Communities around the world often pay a hidden toll in the global wildlife trade. Across its 17 minutes, Sides of a Horn, a new film released June 25, aims to capture that part of the illegal trade.
The story takes place in South Africa. No country, we are reminded, has a larger rhino population — or a greater gap between the wealthy and poor. When a rhino approaches the national park boundary near an impoverished township, the stark choice it presents threatens to tear a family apart.

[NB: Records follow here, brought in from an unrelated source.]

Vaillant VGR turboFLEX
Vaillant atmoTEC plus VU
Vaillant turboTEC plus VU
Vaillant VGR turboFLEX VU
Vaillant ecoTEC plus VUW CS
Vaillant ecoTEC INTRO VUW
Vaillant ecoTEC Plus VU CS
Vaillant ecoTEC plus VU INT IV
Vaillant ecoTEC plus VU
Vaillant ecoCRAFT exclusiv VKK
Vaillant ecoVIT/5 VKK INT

Dumi, played by South African actor Welile Nzuza, is a wildlife ranger in the park, and he’s waiting for his salary to pay for medical treatment that his ailing sister, Lindiwe, played by Dimpho Motloung, desperately needs. But her husband, Sello, played by Sherldon Marema, is sure that a week will be too long, and he wants to go after the rhino. Its horn could fetch $3,000, setting up a confrontation between the two men.
“I know the lives of my people are more valuable than the lives of wild animals,” Sello tells Dumi in Zulu, the language spoken throughout much of the film.

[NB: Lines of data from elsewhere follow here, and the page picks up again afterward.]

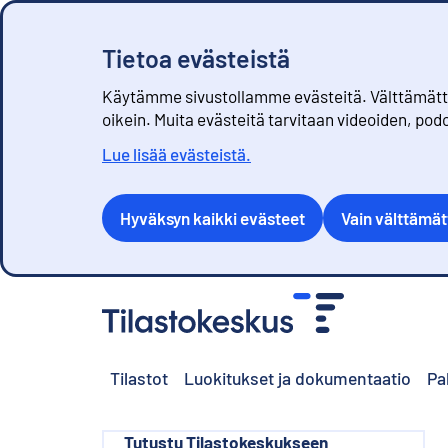
Tietoa evästeistä
Käytämme sivustollamme evästeitä. Välttämättöm
oikein. Muita evästeitä tarvitaan videoiden, pod
Lue lisää evästeistä.
Hyväksyn kaikki evästeet
Vain välttämä
S
i
i
r
Tilastot
Luokitukset ja dokumentaatio
Pa
r
y
s
i
Tutustu Tilastokeskukseen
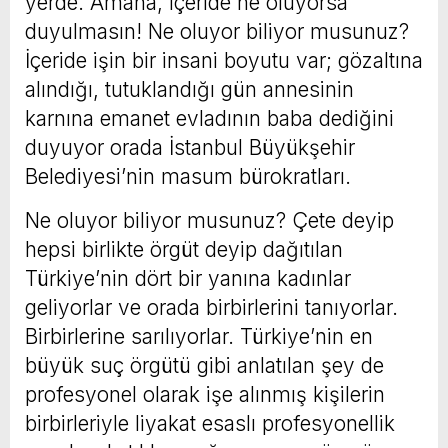
yerde. Amana, içeride ne oluyorsa
duyulmasın! Ne oluyor biliyor musunuz?
İçeride işin bir insani boyutu var; gözaltına
alındığı, tutuklandığı gün annesinin
karnına emanet evladının baba dediğini
duyuyor orada İstanbul Büyükşehir
Belediyesi’nin masum bürokratları.
Ne oluyor biliyor musunuz? Çete deyip
hepsi birlikte örgüt deyip dağıtılan
Türkiye’nin dört bir yanına kadınlar
geliyorlar ve orada birbirlerini tanıyorlar.
Birbirlerine sarılıyorlar. Türkiye’nin en
büyük suç örgütü gibi anlatılan şey de
profesyonel olarak işe alınmış kişilerin
birbirleriyle liyakat esaslı profesyonellik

But Dumi reminds Sello that the loss of another rhino means more resources flowing out of their country. On the international market, the filmmakers point out, the horn might be worth $300,000.
“They are stealing from our land to make the criminals a world away richer,” Dumi says.
A 2016 trip to South Africa inspired British filmmaker Toby Wosskow to understand the decisions local community members must make, often between crippling poverty and hunting valuable endangered species like South Africa’s rhinos, with life-or-death consequences.
“A nonsensical demand for rhino horn in parts of Asia is fueling a poaching war across Africa,” Wosskow said in a statement. “International crime syndicates are preying on desperate people living near protected areas, and offering them a fraction of the overseas profits to poach from their own wildlife. Meanwhile, proud anti-poaching rangers are putting their lives on the line to protect the animals.”
In 2018, poachers killed 769 rhinos in South Africa, according to Stop Rhino Poaching, a nonprofit group. Those statistics don’t measure the damage to communities, however. Wosskow and the film’s backers, including Virgin Group founder Richard Branson, see addressing the issues that these communities face as critical to staving off the extinction of Africa’s rhinos in the next decade.
“The most common mentality in fighting this crisis is ‘buy more guns, kill more poachers,’” Wosskow said. “By humanizing the men and women on the ground, and showing the complexities of their situation, I hope our film makes people consider more sustainable solutions.”